> [Assigned task]:
The full set of lines below has to be duplicated exactly, with no picture kept.

> [Data for analysis]:
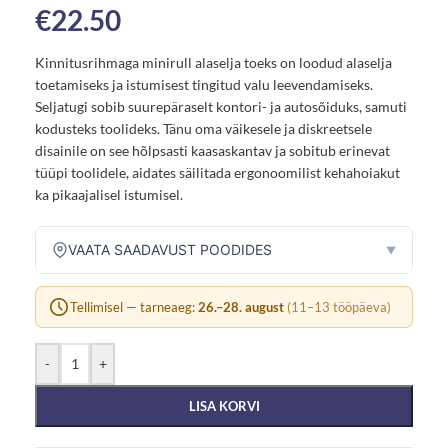
€
22.50
Kinnitusrihmaga minirull alaselja toeks on loodud alaselja
toetamiseks ja istumisest tingitud valu leevendamiseks.
Seljatugi sobib suurepäraselt kontori- ja autosõiduks, samuti
kodusteks toolideks. Tänu oma väikesele ja diskreetsele
disainile on see hõlpsasti kaasaskantav ja sobitub erinevat
tüüpi toolidele, aidates säilitada ergonoomilist kehahoiakut
ka pikaajalisel istumisel.
VAATA SAADAVUST POODIDES
▼
Tellimisel — tarneaeg:
26.–28. august
(11–13 tööpäeva)
-
+
LISA KORVI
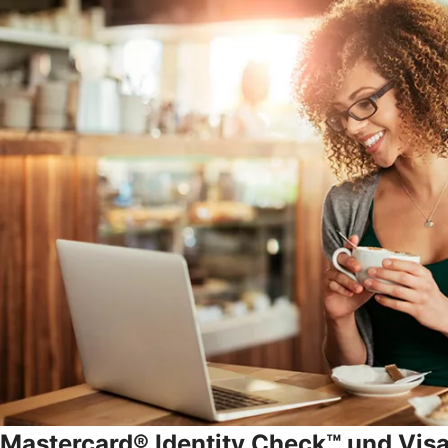
Mastercard® Identity Check™ und Vis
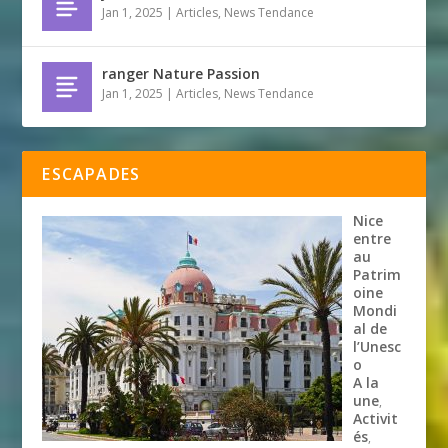
Jan 1, 2025
|
Articles
,
News Tendance
ranger Nature Passion
Jan 1, 2025
|
Articles
,
News Tendance
ESCAPADES
Nice
entre
au
Patrim
oine
Mondi
al de
l’Unesc
o
A la
une
,
Activit
és
,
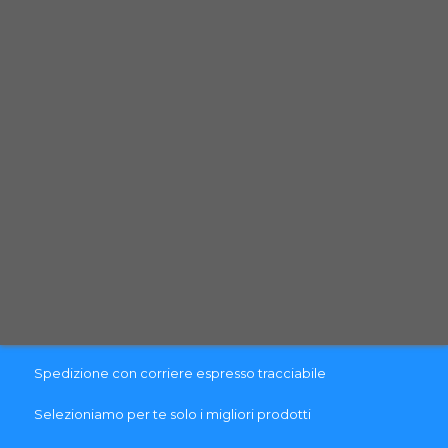
Recesso
Termini e Condizioni
Guida al reso
Brands
Garanzia
Blog
PAGAMENTO & SPEDIZIONE
Pagamenti sicuri con carte di credito
Spedizione con corriere espresso tracciabile
Selezioniamo per te solo i migliori prodotti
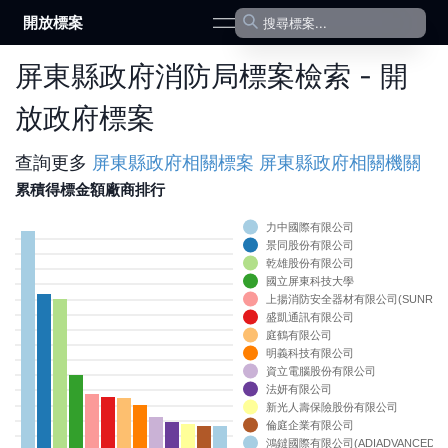
開放標案
open navigation menu
屏東縣政府消防局標案檢索 - 開
放政府標案
查詢更多
屏東縣政府
相關標案
屏東縣政府
相關機關
累積得標金額廠商排行
力中國際有限公司
0
景同股份有限公司
0
乾雄股份有限公司
0
國立屏東科技大學
0
上揚消防安全器材有限公司(SUNRISEFIR
0
0
盛凱通訊有限公司
0
庭鶴有限公司
0
明義科技有限公司
0
資立電腦股份有限公司
0
法妍有限公司
0
0
新光人壽保險股份有限公司
0
倫庭企業有限公司
0
鴻鐽國際有限公司(ADIADVANCEDSYST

> [Answer for the task]:
€
22.50
Kinnitusrihmaga minirull alaselja toeks on loodud alaselja
toetamiseks ja istumisest tingitud valu leevendamiseks.
Seljatugi sobib suurepäraselt kontori- ja autosõiduks, samuti
kodusteks toolideks. Tänu oma väikesele ja diskreetsele
disainile on see hõlpsasti kaasaskantav ja sobitub erinevat
tüüpi toolidele, aidates säilitada ergonoomilist kehahoiakut
ka pikaajalisel istumisel.
VAATA SAADAVUST POODIDES
▼
Tellimisel — tarneaeg:
26.–28. august
(11–13 tööpäeva)
-
+
LISA KORVI
Mastercard® Identity Check™ und Vis
Jan 1, 2025
|
Articles
,
News Tendance
ranger Nature Passion
Jan 1, 2025
|
Articles
,
News Tendance
ESCAPADES
Nice
entre
au
Patrim
oine
Mondi
al de
l’Unesc
o
A la
une
,
Activit
és
,
Recesso
Termini e Condizioni
Guida al reso
Brands
Garanzia
Blog
PAGAMENTO & SPEDIZIONE
Pagamenti sicuri con carte di credito
Spedizione con corriere espresso tracciabile
Selezioniamo per te solo i migliori prodotti
開放標案
open navigation menu
屏東縣政府消防局標案檢索 - 開
放政府標案
查詢更多
屏東縣政府
相關標案
屏東縣政府
相關機關
累積得標金額廠商排行
力中國際有限公司
0
景同股份有限公司
0
乾雄股份有限公司
0
國立屏東科技大學
0
上揚消防安全器材有限公司(SUNRISEFIR
0
0
盛凱通訊有限公司
0
庭鶴有限公司
0
明義科技有限公司
0
資立電腦股份有限公司
0
法妍有限公司
0
0
新光人壽保險股份有限公司
0
倫庭企業有限公司
0
鴻鐽國際有限公司(ADIADVANCEDSYST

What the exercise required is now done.